▸ **Requirement**:
Copy out every line of the data where the word "aspirateur" is found.

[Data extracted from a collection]
>>>

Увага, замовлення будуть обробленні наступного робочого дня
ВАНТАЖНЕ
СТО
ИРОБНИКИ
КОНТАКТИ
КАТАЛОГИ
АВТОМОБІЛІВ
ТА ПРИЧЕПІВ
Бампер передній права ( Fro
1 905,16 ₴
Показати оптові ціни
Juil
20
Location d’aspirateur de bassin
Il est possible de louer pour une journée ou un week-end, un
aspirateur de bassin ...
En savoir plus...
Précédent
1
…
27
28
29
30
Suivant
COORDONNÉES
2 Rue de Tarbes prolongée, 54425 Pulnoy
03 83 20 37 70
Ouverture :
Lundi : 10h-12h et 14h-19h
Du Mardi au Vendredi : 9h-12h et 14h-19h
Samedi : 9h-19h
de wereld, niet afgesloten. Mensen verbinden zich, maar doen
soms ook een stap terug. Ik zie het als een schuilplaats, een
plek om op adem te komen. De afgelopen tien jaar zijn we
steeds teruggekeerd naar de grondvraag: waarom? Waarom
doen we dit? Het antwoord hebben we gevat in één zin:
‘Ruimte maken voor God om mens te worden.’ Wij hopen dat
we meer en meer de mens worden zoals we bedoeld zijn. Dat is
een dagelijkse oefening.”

<<<
>>>

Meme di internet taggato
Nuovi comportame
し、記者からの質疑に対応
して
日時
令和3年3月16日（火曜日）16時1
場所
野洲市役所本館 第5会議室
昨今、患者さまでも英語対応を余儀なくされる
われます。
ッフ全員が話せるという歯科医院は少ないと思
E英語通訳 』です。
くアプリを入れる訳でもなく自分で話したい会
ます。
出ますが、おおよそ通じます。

<<<

▸ **Exercise result**:
Location d’aspirateur de bassin
aspirateur de bassin ...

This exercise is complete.